Based on the historical sign-up rate, the ban on opening new client accounts deprives Didi of about 4 million users per month.
The company has yet to report its earnings to its U.S. shareholders in the second quarter and has not indicated when that will happen. Most companies reported weeks ago.
Didi did not respond to repeated requests for comment on its daily users or its financial reporting plans, and as a foreign issuer he is not required to report quarterly financial statements.
Separately, figures from the Chinese Department of Transportation show that the number of travel companies that completed more than 300,000 monthly trips increased to 17 for the first time in July.
“After I started using Amap, I found it more convenient, with more options,” said a 26-year-old nickname Jiang in Beijing. He turned to Alibaba’s Amap, which collects suppliers, after waiting times for Didi cars rose after government action.
Competitive Chinese groups for visitors have offered a slew of promotions and discounts to lure away both Didi users and drivers.
“Meituan is giving away a lot of cash bonuses to newly registered drivers,” said a manager in Beijing who left Didi to Meituan’s platform in mid-July to take advantage of the opportunity.
“We all knew it could be a big change. . . it was indeed an opportunity, ‘Gong Xin, head of rival Cao Cao Mobility, told local media. Cao Cao raised R3.8 billion ($ 591 million) from a group this month state-owned funds to accelerate its expansion.
New rules announced by the Department of Transportation last week could also hamper Didi’s long-term operations. The rules prohibit zip services from taking unlicensed drivers or cars on board, and require suppliers to speed up the process of non-compliance in their existing driver and vehicle pool.
The authorities have kept the matter blind for several years and Didi and the subsidiary Piggy Express were beneficiaries. Every month this year, they are part of the rides that fully meet the rankings below the bottom level of China’s zipper suppliers, according to the government.
Only 41 percent of the Didi rides were fully compliant in July, while Piggy Express stood at just 24 percent, according to data from the Department of Transportation.

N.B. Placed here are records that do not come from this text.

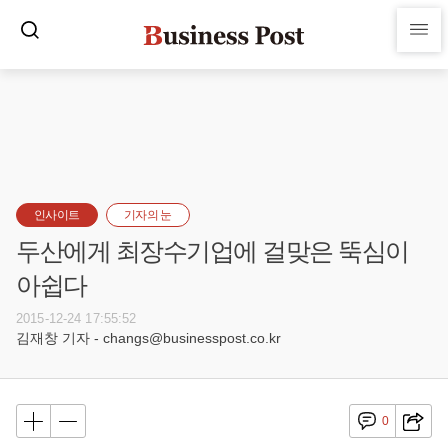
인사이트
기자의 눈
두산에게 최장수기업에 걸맞은 뚝심이
아쉽다
2015-12-24 17:55:52
김재창 기자 - changs@businesspost.co.kr
0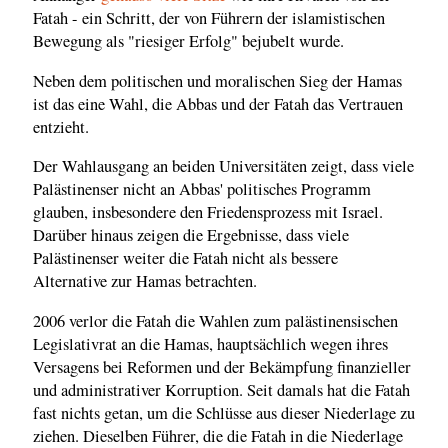
Fatah - ein Schritt, der von Führern der islamistischen
Bewegung als "riesiger Erfolg" bejubelt wurde.
Neben dem politischen und moralischen Sieg der Hamas
ist das eine Wahl, die Abbas und der Fatah das Vertrauen
entzieht.
Der Wahlausgang an beiden Universitäten zeigt, dass viele
Palästinenser nicht an Abbas' politisches Programm
glauben, insbesondere den Friedensprozess mit Israel.
Darüber hinaus zeigen die Ergebnisse, dass viele
Palästinenser weiter die Fatah nicht als bessere
Alternative zur Hamas betrachten.
2006 verlor die Fatah die Wahlen zum palästinensischen
Legislativrat an die Hamas, hauptsächlich wegen ihres
Versagens bei Reformen und der Bekämpfung finanzieller
und administrativer Korruption. Seit damals hat die Fatah
fast nichts getan, um die Schlüsse aus dieser Niederlage zu
ziehen. Dieselben Führer, die die Fatah in die Niederlage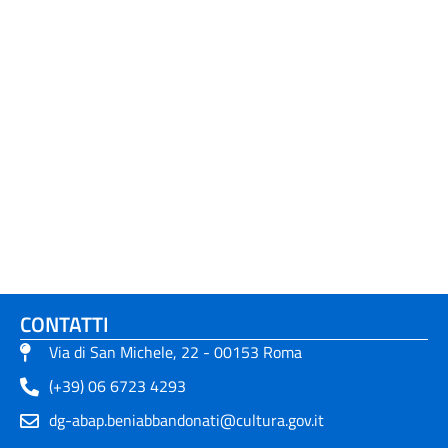
CONTATTI
Via di San Michele, 22 - 00153 Roma
(+39) 06 6723 4293
dg-abap.beniabbandonati@cultura.gov.it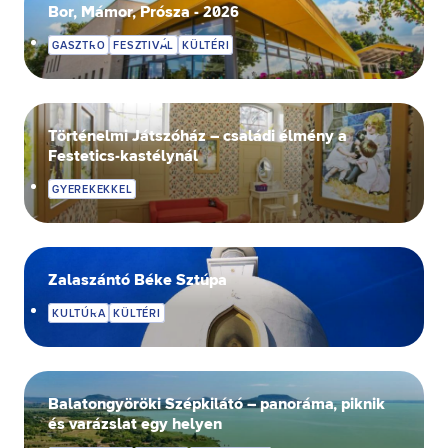
visszavonás előtti adatkezelés jogszerűségét.
Bor, Mámor, Prósza - 2026
GASZTRO
FESZTIVÁL
KÜLTÉRI
Történelmi Játszóház – családi élmény a
Festetics-kastélynál
GYEREKEKKEL
Zalaszántó Béke Sztúpa
KULTÚRA
KÜLTÉRI
Balatongyöröki Szépkilátó – panoráma, piknik
és varázslat egy helyen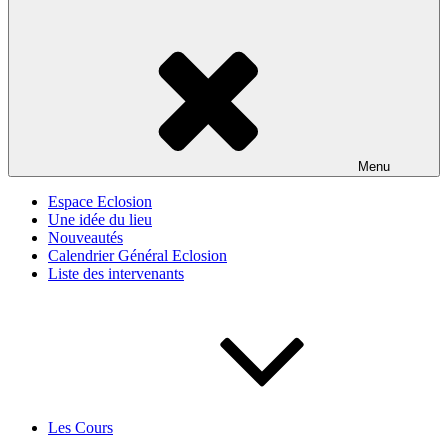
Menu
Espace Eclosion
Une idée du lieu
Nouveautés
Calendrier Général Eclosion
Liste des intervenants
Les Cours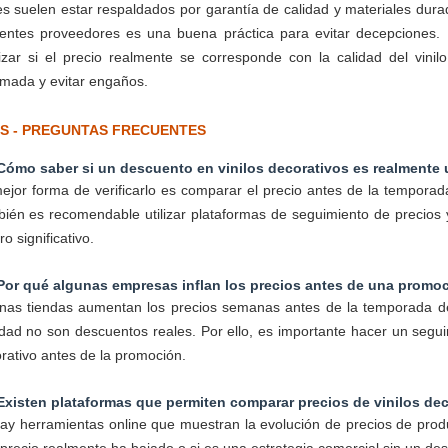
es suelen estar respaldados por garantía de calidad y materiales dura
rentes proveedores es una buena práctica para evitar decepciones. 
izar si el precio realmente se corresponde con la calidad del vi
rmada y evitar engaños.
S - PREGUNTAS FRECUENTES
Cómo saber si un descuento en vinilos decorativos es realmente 
ejor forma de verificarlo es comparar el precio antes de la temporada
ién es recomendable utilizar plataformas de seguimiento de precios 
o significativo.
Por qué algunas empresas inflan los precios antes de una promo
nas tiendas aumentan los precios semanas antes de la temporada de
idad no son descuentos reales. Por ello, es importante hacer un seguim
rativo antes de la promoción.
Existen plataformas que permiten comparar precios de vinilos de
hay herramientas online que muestran la evolución de precios de produ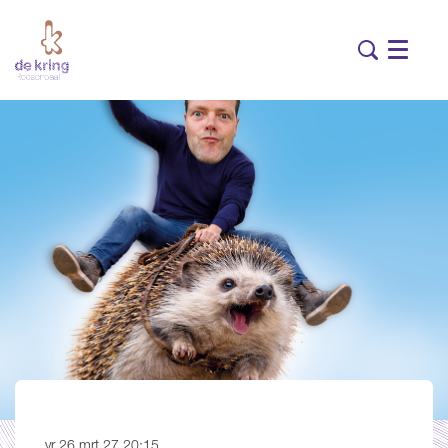
Menu
vr 26 mrt 27
20:15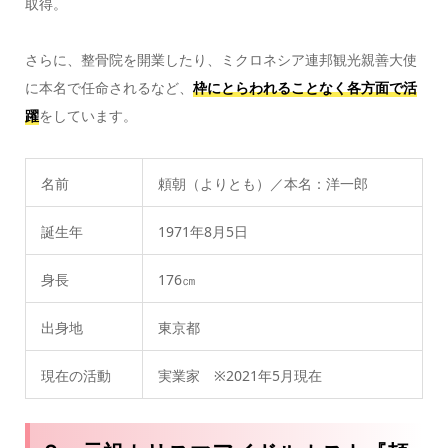
取得。
さらに、整骨院を開業したり、ミクロネシア連邦観光親善大使
に本名で任命されるなど、
枠にとらわれることなく各方面で活
躍
をしています。
名前
頼朝（よりとも）／本名：洋一郎
誕生年
1971年8月5日
身長
176㎝
出身地
東京都
現在の活動
実業家 ※2021年5月現在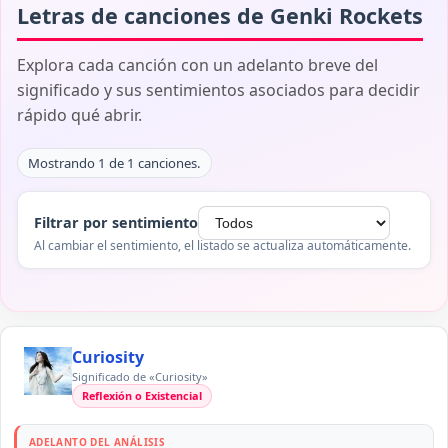
Letras de canciones de Genki Rockets
Explora cada canción con un adelanto breve del
significado y sus sentimientos asociados para decidir
rápido qué abrir.
Mostrando 1 de 1 canciones.
Filtrar por sentimiento
Al cambiar el sentimiento, el listado se actualiza automáticamente.
Curiosity
Significado de «Curiosity»
Reflexión o Existencial
ADELANTO DEL ANÁLISIS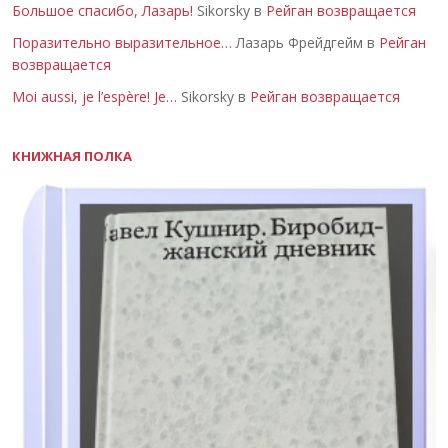
Большое спасибо, Лазарь!
Sikorsky в
Рейган возвращается
Поразительно выразительное…
Лазарь Фрейдгейм в
Рейган
возвращается
Moi aussi, je l’espère! Je…
Sikorsky в
Рейган возвращается
КНИЖНАЯ ПОЛКА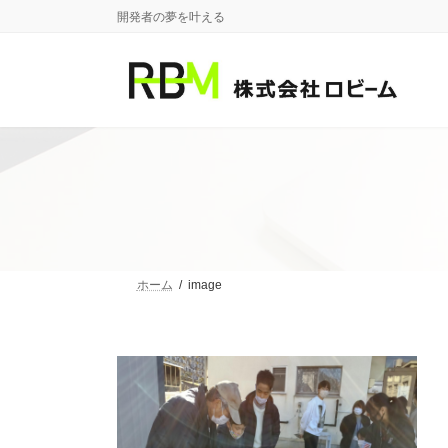
コ
ナ
開発者の夢を叶える
ン
ビ
テ
ゲ
ン
ー
ツ
シ
へ
ョ
ス
ン
キ
に
ッ
移
プ
動
ホーム
image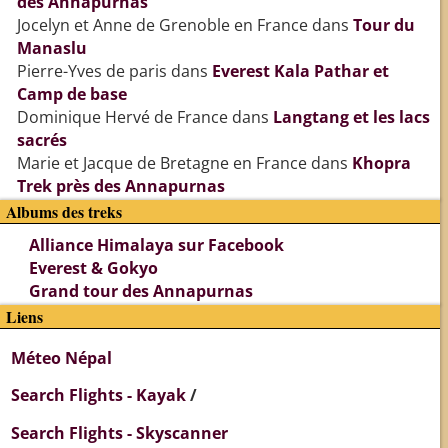
des Annapurnas
Jocelyn et Anne de Grenoble en France
dans
Tour du
Manaslu
Pierre-Yves de paris
dans
Everest Kala Pathar et
Camp de base
Dominique Hervé de France
dans
Langtang et les lacs
sacrés
Marie et Jacque de Bretagne en France
dans
Khopra
Trek près des Annapurnas
Albums des treks
Alliance Himalaya sur Facebook
Everest & Gokyo
Grand tour des Annapurnas
Liens
Méteo Népal
Search Flights - Kayak
/
Search Flights - Skyscanner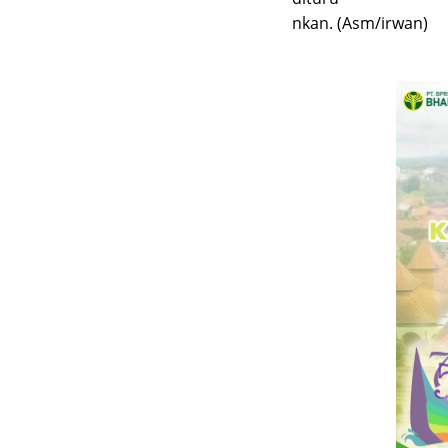
nkan. (Asm/irwan)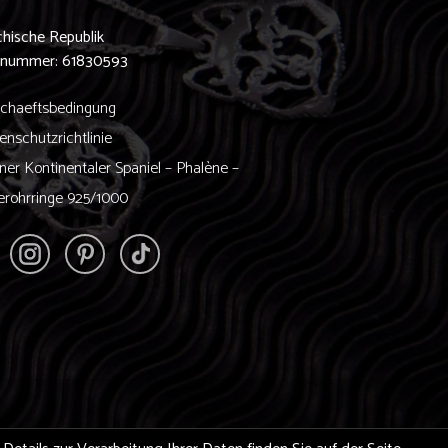
0
hische Republik
nnummer: 61830593
chaeftsbedingung
enschutzrichtlinie
iner Kontinentaler Spaniel – Phalène –
berohrringe 925/1000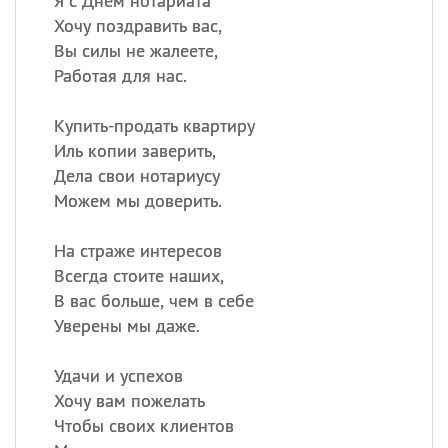
Я с Днем нотариата
Хочу поздравить вас,
Вы силы не жалеете,
Работая для нас.
Купить-продать квартиру
Иль копии заверить,
Дела свои нотариусу
Можем мы доверить.
На страже интересов
Всегда стоите наших,
В вас больше, чем в себе
Уверены мы даже.
Удачи и успехов
Хочу вам пожелать
Чтобы своих клиентов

Some analysts still believe that Didi can withstand the storm.
“Didi is still the largest player in the market and consumer change could be temporary if Didi acts to address their concerns,” said Guo Shan, an analyst at Consultant Plenum in Beijing.
‘Regulations can have a greater impact. “If Beijing asks Didi to split or abandon their exclusive agreements with managers, it will be much easier for its competitors to take its market share,” she said.
Guidelines for cyber security investigations indicate that the process should be completed within three months, but Didi said very little about its progress.